Auf der Internationalen Funkausstellung in Berlin zeigt der japanische Elektronik-Konzern Sharp Displays, auf denen aus verschiedenen Blickwinkeln zwei unterschiedliche Bilder zu sehen sind.

HB BERLIN. Beim Einbau ins Auto kann damit zum Beispiel der Fahrer auf dem selben Monitor die Anzeige eines Navigations-Systems sehen und der Beifahrer einen Film. Einen konkreten Termin für die Markteinführung gibt es noch nicht, der US- Autohersteller General Motors habe aber bereits den Einbau in einige seiner Modelle angekündigt.

Ein weitere ähnliche Technik, die ebenfalls auf einer so genannten "Parallax-Barriere" basiert, verhindert, das man von der Seite das Bild auf einem LCD-Display sehen kann. Damit könnte zum Beispiel keiner außer dem Nutzer die Geheimnummer an einem Geldautomaten sehen und ein Tischnachbar könnte keine E-Mails mitlesen. Auch hier ist der Zeitpunkt für einen Marktstart noch offen. Für die Zukunft arbeite Sharp an LCD-Bildschirmen, die man zusammenrollen kann, sagte Sharp - Präsident Katsuhiko Machida am Samstag auf der IFA.

Machida stellte einen weiteren deutlichen Preisrückgang bei LCD- Bildschirmen in Aussicht, wenn in einem Jahr das neue Sharp-Werk in Kameyama die Produktion aufnimmt.

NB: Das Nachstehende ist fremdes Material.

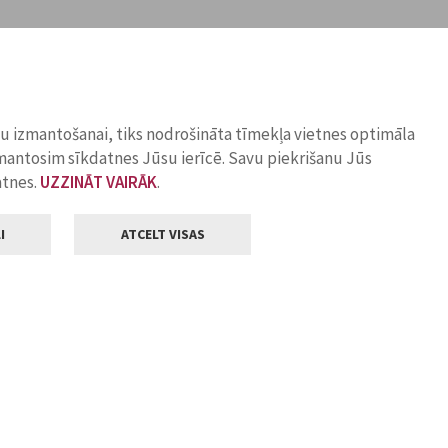
ņu izmantošanai, tiks nodrošināta tīmekļa vietnes optimāla
zmantosim sīkdatnes Jūsu ierīcē. Savu piekrišanu Jūs
atnes.
UZZINĀT VAIRĀK
.
I
ATCELT VISAS
Klientu apkalpošana
ilsētas pašvaldība
Darba laiks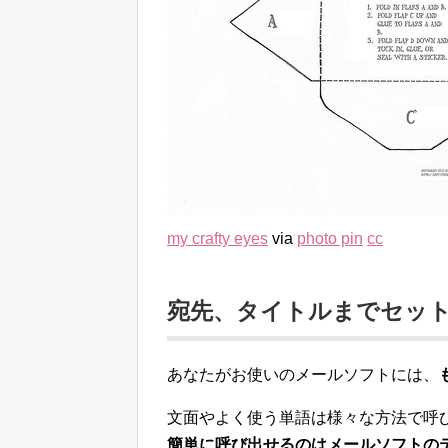
my crafty eyes
via
photo pin
cc
宛先、タイトルまでセッ
あなたがお使いのメールソフトには、
文面やよく使う単語は様々な方法で呼
簡単に呼び出せるのはメールソフトの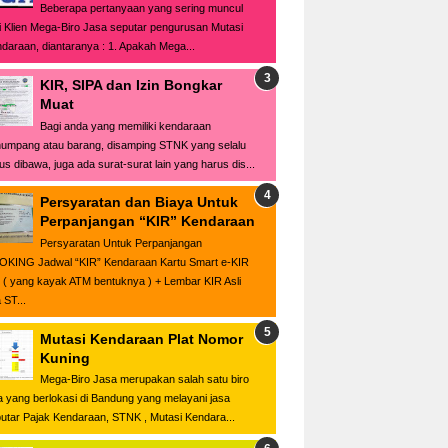
Beberapa pertanyaan yang sering muncul
i Klien Mega-Biro Jasa seputar pengurusan Mutasi
daraan, diantaranya : 1. Apakah Mega...
KIR, SIPA dan Izin Bongkar
Muat
Bagi anda yang memiliki kendaraan
umpang atau barang, disamping STNK yang selalu
us dibawa, juga ada surat-surat lain yang harus dis...
Persyaratan dan Biaya Untuk
Perpanjangan “KIR” Kendaraan
Persyaratan Untuk Perpanjangan
KING Jadwal “KIR” Kendaraan Kartu Smart e-KIR
i ( yang kayak ATM bentuknya ) + Lembar KIR Asli
 ST...
Mutasi Kendaraan Plat Nomor
Kuning
Mega-Biro Jasa merupakan salah satu biro
a yang berlokasi di Bandung yang melayani jasa
utar Pajak Kendaraan, STNK , Mutasi Kendara...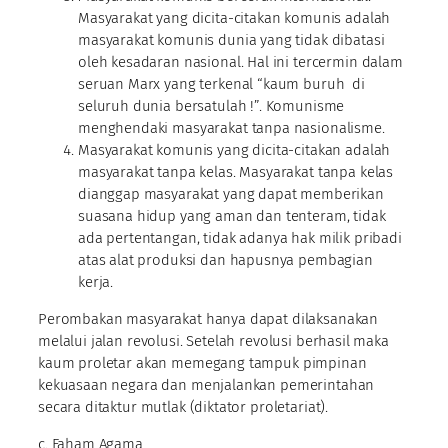
Masyarakat yang dicita-citakan komunis adalah
masyarakat komunis dunia yang tidak dibatasi
oleh kesadaran nasional. Hal ini tercermin dalam
seruan Marx yang terkenal “kaum buruh di
seluruh dunia bersatulah !”. Komunisme
menghendaki masyarakat tanpa nasionalisme.
Masyarakat komunis yang dicita-citakan adalah
masyarakat tanpa kelas. Masyarakat tanpa kelas
dianggap masyarakat yang dapat memberikan
suasana hidup yang aman dan tenteram, tidak
ada pertentangan, tidak adanya hak milik pribadi
atas alat produksi dan hapusnya pembagian
kerja.
Perombakan masyarakat hanya dapat dilaksanakan
melalui jalan revolusi. Setelah revolusi berhasil maka
kaum proletar akan memegang tampuk pimpinan
kekuasaan negara dan menjalankan pemerintahan
secara ditaktur mutlak (diktator proletariat).
c. Faham Agama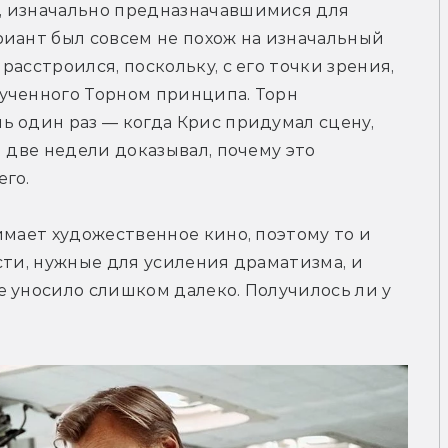
 изначально предназначавшимися для 
иант был совсем не похож на изначальный 
асстроился, поскольку, с его точки зрения, 
ученного Торном принципа. Торн 
 один раз — когда Крис придумал сцену, 
 две недели доказывал, почему это 
его.
имает художественное кино, поэтому то и 
сти, нужные для усиления драматизма, и 
 уносило слишком далеко. Получилось ли у 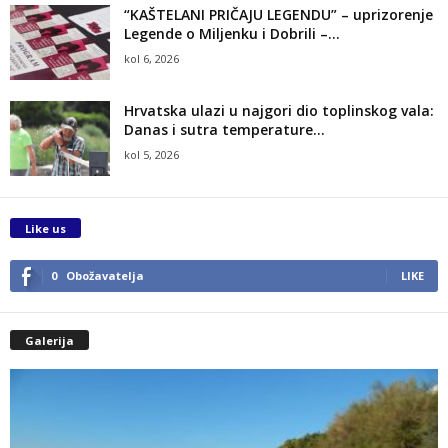
“KAŠTELANI PRIČAJU LEGENDU” – uprizorenje
Legende o Miljenku i Dobrili –...
kol 6, 2026
Hrvatska ulazi u najgori dio toplinskog vala:
Danas i sutra temperature...
kol 5, 2026
Like us
0
Obožavatelja
LIKE
Galerija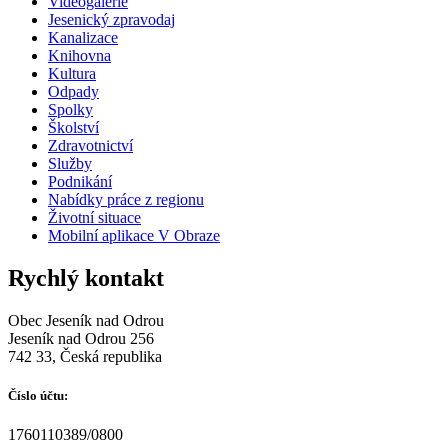
Videogalerie
Jesenický zpravodaj
Kanalizace
Knihovna
Kultura
Odpady
Spolky
Školství
Zdravotnictví
Služby
Podnikání
Nabídky práce z regionu
Životní situace
Mobilní aplikace V Obraze
Rychlý kontakt
Obec Jeseník nad Odrou
Jeseník nad Odrou 256
742 33, Česká republika
Číslo účtu:
1760110389/0800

Dort sollen erstmals Roh-LCD- Panels mit Seiten-Längen von jeweils mehr als zwei Meter gefertigt werden. Damit können aus einer Roh-Einheit mehr Bauteile für einzelne Geräte zugeschnitten werden. Mit der Kapazität des neuen Werks könnten zum Beispiel mehr als fünf Millionen 32-Zoll-Bildschirme (81 Zentimeter) im Jahr produziert werden. Sharp ist der führende Produzent von LCD-Displays mit einem Marktanteil von 20 Prozent.

Der japanische Konzern bringt in Europa im Dezember dieses Jahres einen LCD-Fernseher mit einer Bildschirmdiagonale von 65 Zoll (rund 1,6 Meter) auf den Markt. Pro Tag sollen 1000 Geräte produziert werden. Der Preis, der noch deutlich höher ist als bei Plasma- Fernsehern vergleichbarer Größe, werde vor allem mit dem Start der neuen Fabrik sinken. Technisch könnten auch LCD-Fernseher mit einer Bildschirmdiagonale von 150 Zoll (3,8 Meter) gebaut werden, dafür gebe es aber keine Nachfrage, sagte Machida. Auf der IFA zeigt der südkoreanische Konkurrent Samsung den weltgrößten LCD-Fernseher mit einer Diagonale von 82 Zoll (rund zwei Meter).

Machida hatte bei seinem Amtsantritt 1998 das Ziel gesetzt, möglichst schnell nur noch LCD-Fernseher statt Röhrengeräten zu verkaufen. Der Anteil der Flachbildgeräte an Sharps Fernseher- Umsätzen lag zuletzt bereits bei 90 Prozent.